The orgasm is a powerful ally to overcome the blockages caused by vaginismus.
We say that, in the hands of a therapist, these specific genital gadgets can be a useful behavioral tool but not to get the vaginismus patient to masturbate, because fortunately and unless the rejection occurs in very general terms towards her own sexuality, any woman with vaginismus can masturbate and get full pleasure through this erotic practice (masturbation). It is already known, or should be already known, that the areas of greatest orgasmic stimulation that women have are located on the outside of the vagina, on the vulva and in no case require intravaginal stimulation.

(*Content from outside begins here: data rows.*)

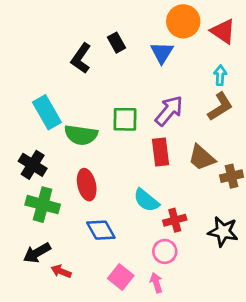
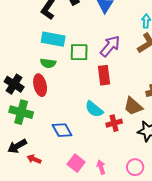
cyan rectangle: (47, 112) -> (53, 39), moved, turned -50
green semicircle: (81, 135) -> (48, 63), size x0.7
brown trapezoid: (202, 158) -> (133, 106), moved
red ellipse: (87, 185) -> (40, 85), moved
pink circle: (165, 251) -> (135, 167), moved

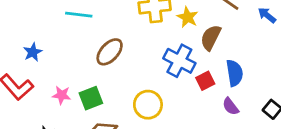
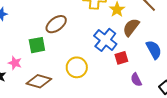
blue semicircle: (235, 73) -> (154, 50), moved, turned -30
pink star: (62, 95) -> (15, 63), moved
green square: (91, 98) -> (37, 45), moved

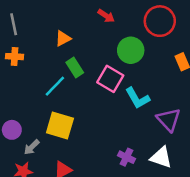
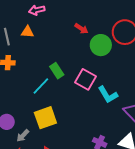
orange triangle: (63, 39) -> (28, 32), moved, turned 32
green circle: (131, 50) -> (101, 45), moved
yellow square: (60, 126) -> (45, 118), turned -35

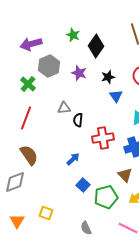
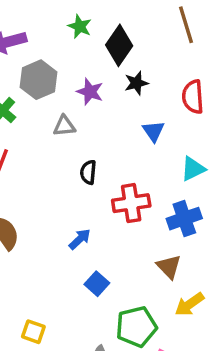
black star: (108, 77) -> (136, 83), moved
gray triangle: (64, 108) -> (64, 126), moved
green pentagon: (106, 197) -> (136, 327), moved

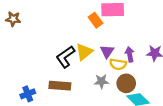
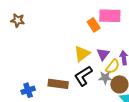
black L-shape: (65, 57) -> (83, 76), moved
yellow semicircle: (118, 64) -> (113, 66), turned -63
gray star: (101, 81) -> (105, 78), moved

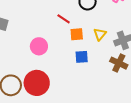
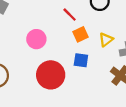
orange square: (77, 34) -> (80, 34), turned -32
red circle: (37, 83) -> (51, 75), moved

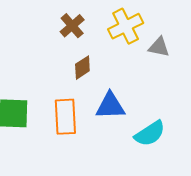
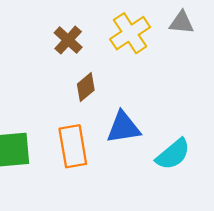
gray triangle: (159, 47) -> (182, 23), moved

Thus, the commercial market of genital stimulation devices offers products of enormous efficiency and progressive degrees of sophistication that can very satisfactorily induce orgasm in women with vaginismus.
The orgasm is also a powerful ally in the achievement of overcoming the blockages that cause this condition, the involuntary contractions of the vaginal muscles that produces the orgasm is a good school that allows women to "learn" that this muscle can relax and that there is nothing that has to be necessarily interpreted as indefectibly painful or synonymous with rejection in terms of the mobility of that cavity is concerned.
What is important to avoid that bad experiences reaffirm this traumatic symptomatology of rejection or aversion, is that when a woman finds herself under this circumstance, she goes to see a professional who, through the invaluable help of sex education, can accompany her and serve as a guide in the gradual approach to genital stimulation through these devices.